• What is needed: Bring together copies of the lines in the data below that contain the word "this".
--- Supplied material ---
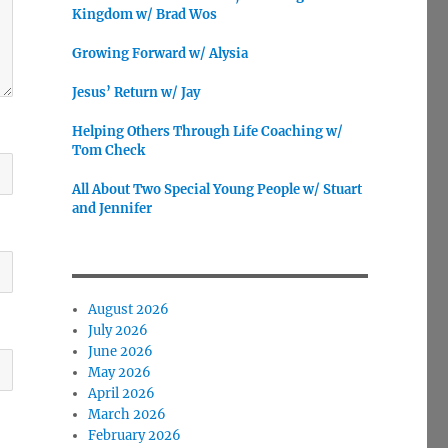
Kingdom w/ Brad Wos
Growing Forward w/ Alysia
Jesus’ Return w/ Jay
Helping Others Through Life Coaching w/
Tom Check
All About Two Special Young People w/ Stuart
and Jennifer
August 2026
July 2026
June 2026
May 2026
April 2026
March 2026
February 2026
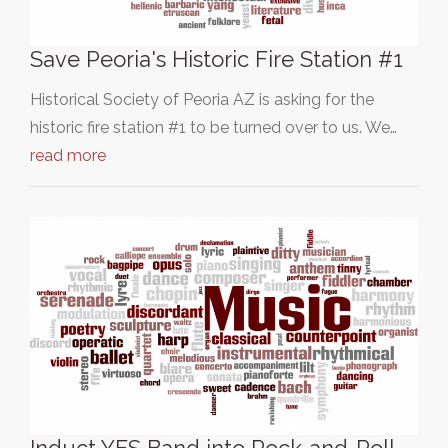
Save Peoria's Historic Fire Station #1
Historical Society of Peoria AZ is asking for the
historic fire station #1 to be turned over to us. We…
read more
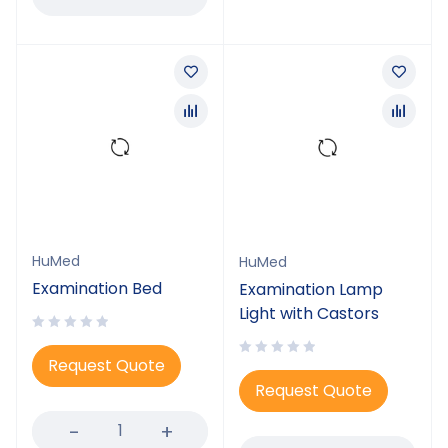
HuMed
HuMed
Examination Bed
Examination Lamp
Light with Castors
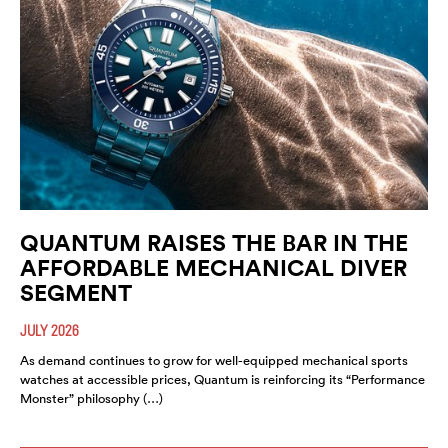
QUANTUM RAISES THE BAR IN THE
AFFORDABLE MECHANICAL DIVER
SEGMENT
JULY 2026
As demand continues to grow for well-equipped mechanical sports
watches at accessible prices, Quantum is reinforcing its “Performance
Monster” philosophy (…)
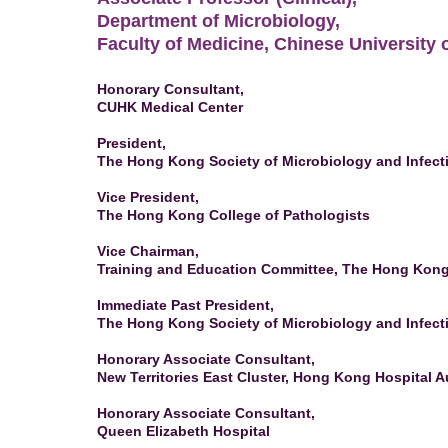
Department of Microbiology,
Faculty of Medicine, Chinese University
Honorary Consultant,
CUHK Medical Center
President,
The Hong Kong Society of Microbiology and Infect
Vice President,
The Hong Kong College of Pathologists
Vice Chairman,
Training and Education Committee, The Hong Kong 
Immediate Past President,
The Hong Kong Society of Microbiology and Infect
Honorary Associate Consultant,
New Territories East Cluster, Hong Kong Hospital Au
Honorary Associate Consultant,
Queen Elizabeth Hospital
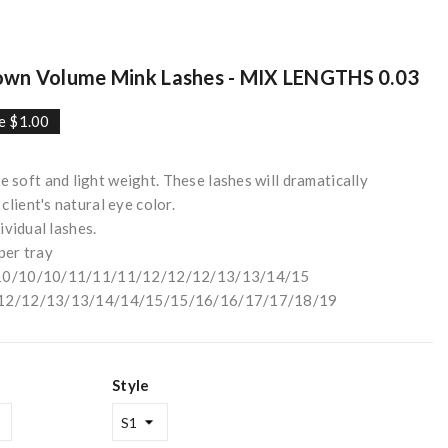
n Volume Mink Lashes - MIX LENGTHS 0.03
e $1.00
soft and light weight. These lashes will dramatically
lient's natural eye color.
dividual lashes.
per tray
/9/10/10/10/11/11/11/12/12/12/13/13/14/15
11/12/12/13/13/14/14/15/15/16/16/17/17/18/19
Style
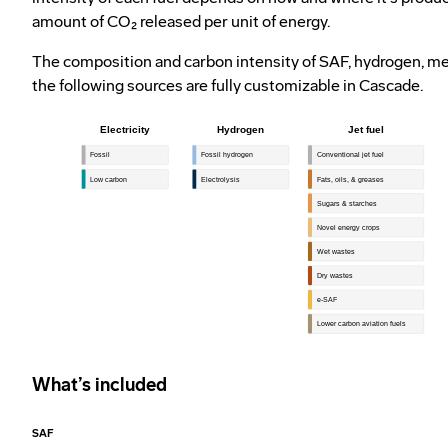
amount of CO₂ released per unit of energy.
The composition and carbon intensity of SAF, hydrogen, met
the following sources are fully customizable in Cascade.
What’s included
SAF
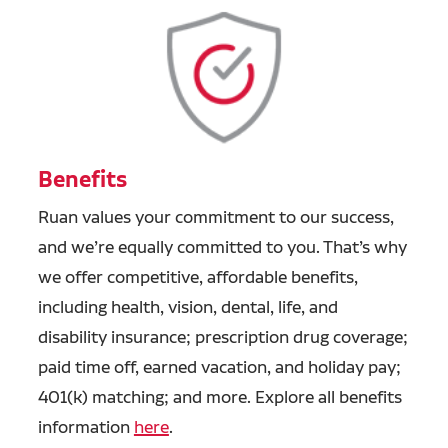
Benefits
Ruan values your commitment to our success,
and we’re equally committed to you. That’s why
we offer competitive, affordable benefits,
including health, vision, dental, life, and
disability insurance; prescription drug coverage;
paid time off, earned vacation, and holiday pay;
401(k) matching; and more. Explore all benefits
information
here
.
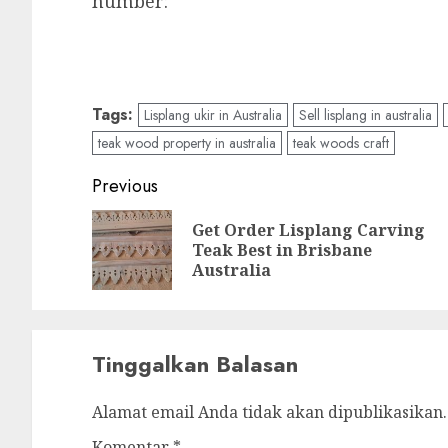
number:
Tags:
Lisplang ukir in Australia
Sell lisplang in australia
teak wood property in australia
teak woods craft
Previous
Get Order Lisplang Carving
Teak Best in Brisbane
Australia
Tinggalkan Balasan
Alamat email Anda tidak akan dipublikasikan.
Komentar
*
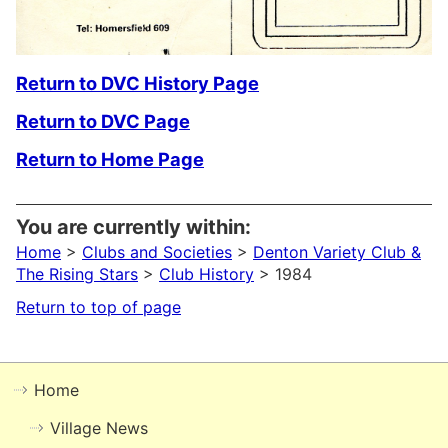
Return to DVC History Page
Return to DVC Page
Return to Home Page
You are currently within:
Home
>
Clubs and Societies
>
Denton Variety Club &
The Rising Stars
>
Club History
> 1984
Return to top of page
Home
Village News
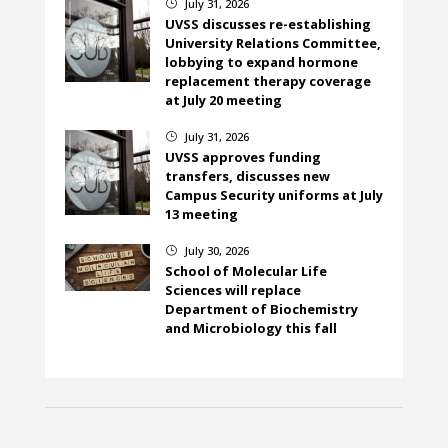
July 31, 2026
}
UVSS discusses re-establishing
University Relations Committee,
lobbying to expand hormone
replacement therapy coverage
at July 20 meeting
July 31, 2026
}
UVSS approves funding
transfers, discusses new
Campus Security uniforms at July
13 meeting
July 30, 2026
}
School of Molecular Life
Sciences will replace
Department of Biochemistry
and Microbiology this fall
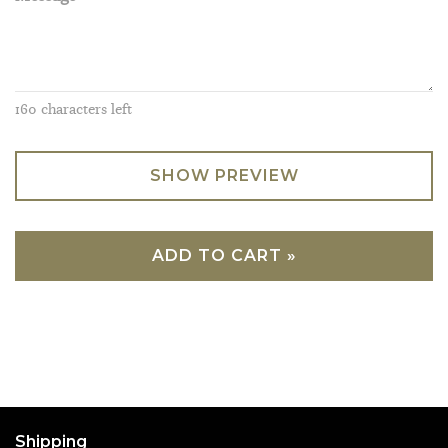
160
characters left
SHOW PREVIEW
ADD TO CART »
Shipping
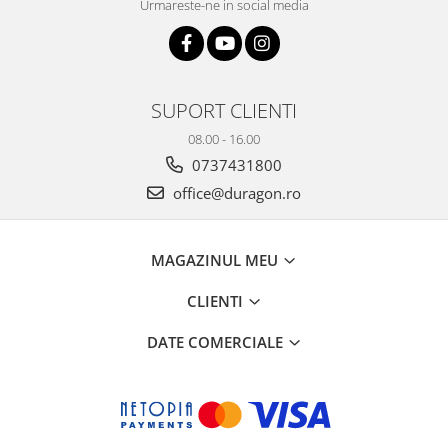
Urmareste-ne in social media
SUPORT CLIENTI
08.00 - 16.00
0737431800
office@duragon.ro
MAGAZINUL MEU
CLIENTI
DATE COMERCIALE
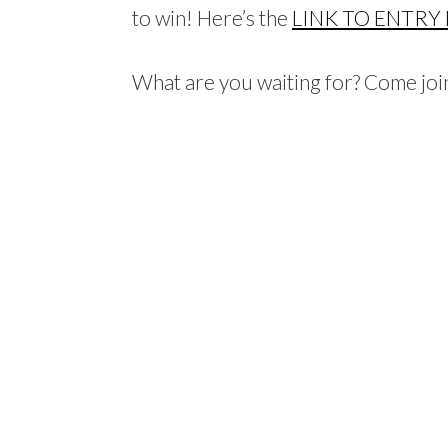
to win! Here’s the
LINK TO ENTRY
What are you waiting for? Come join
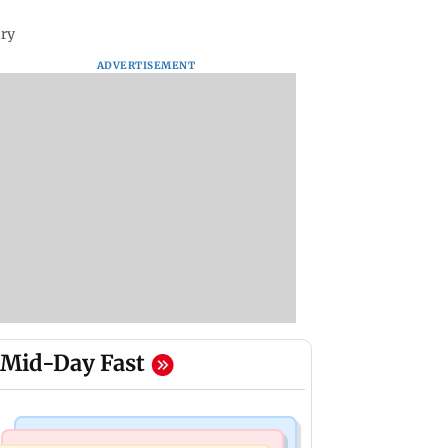
ary
ADVERTISEMENT
Mid-Day Fast
Business News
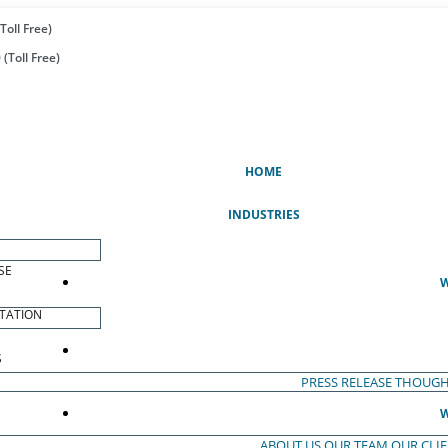
Toll Free)
(Toll Free)
(CURRENT)
HOME
INDUSTRIES
SE
W
TATION
S
PRESS RELEASE
THOUGH
W
ABOUT US
OUR TEAM
OUR CLI
S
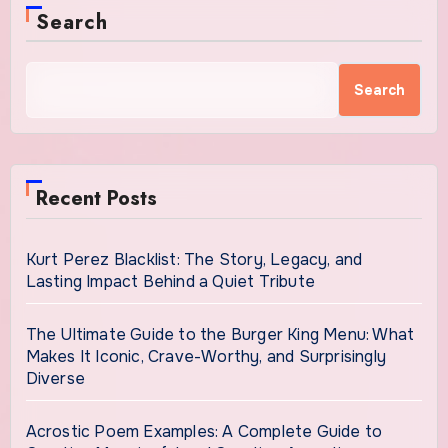
Search
Search
Recent Posts
Kurt Perez Blacklist: The Story, Legacy, and
Lasting Impact Behind a Quiet Tribute
The Ultimate Guide to the Burger King Menu: What
Makes It Iconic, Crave-Worthy, and Surprisingly
Diverse
Acrostic Poem Examples: A Complete Guide to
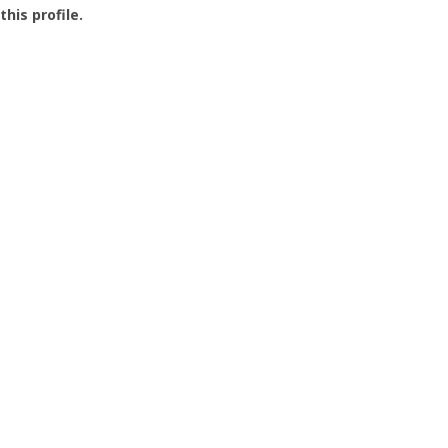
this profile.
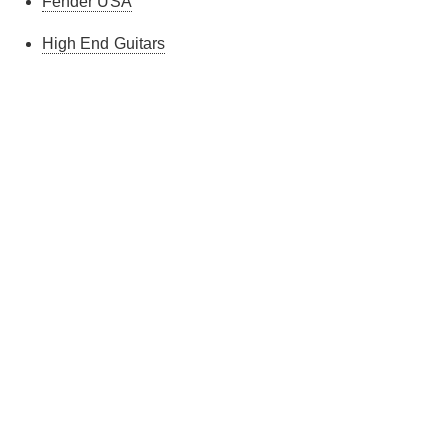
Fender USA
High End Guitars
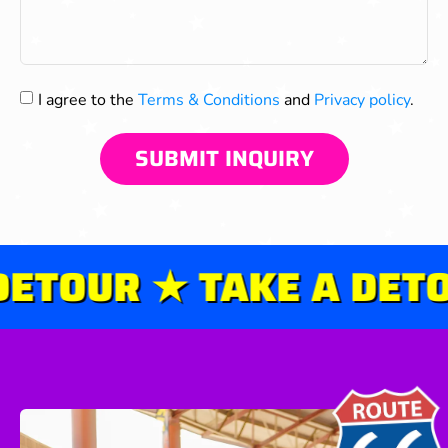
I agree to the
Terms & Conditions
and
Privacy policy
.
SUBMIT INQUIRY
ETOUR ★ TAKE A DETOU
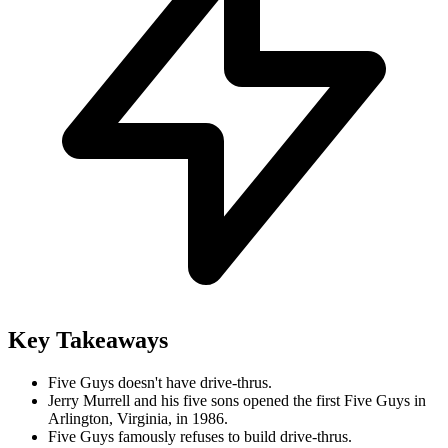
Key Takeaways
Five Guys doesn't have drive-thrus.
Jerry Murrell and his five sons opened the first Five Guys in
Arlington, Virginia, in 1986.
Five Guys famously refuses to build drive-thrus.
---
• Exercise result:
and Microbiology this fall
this profile.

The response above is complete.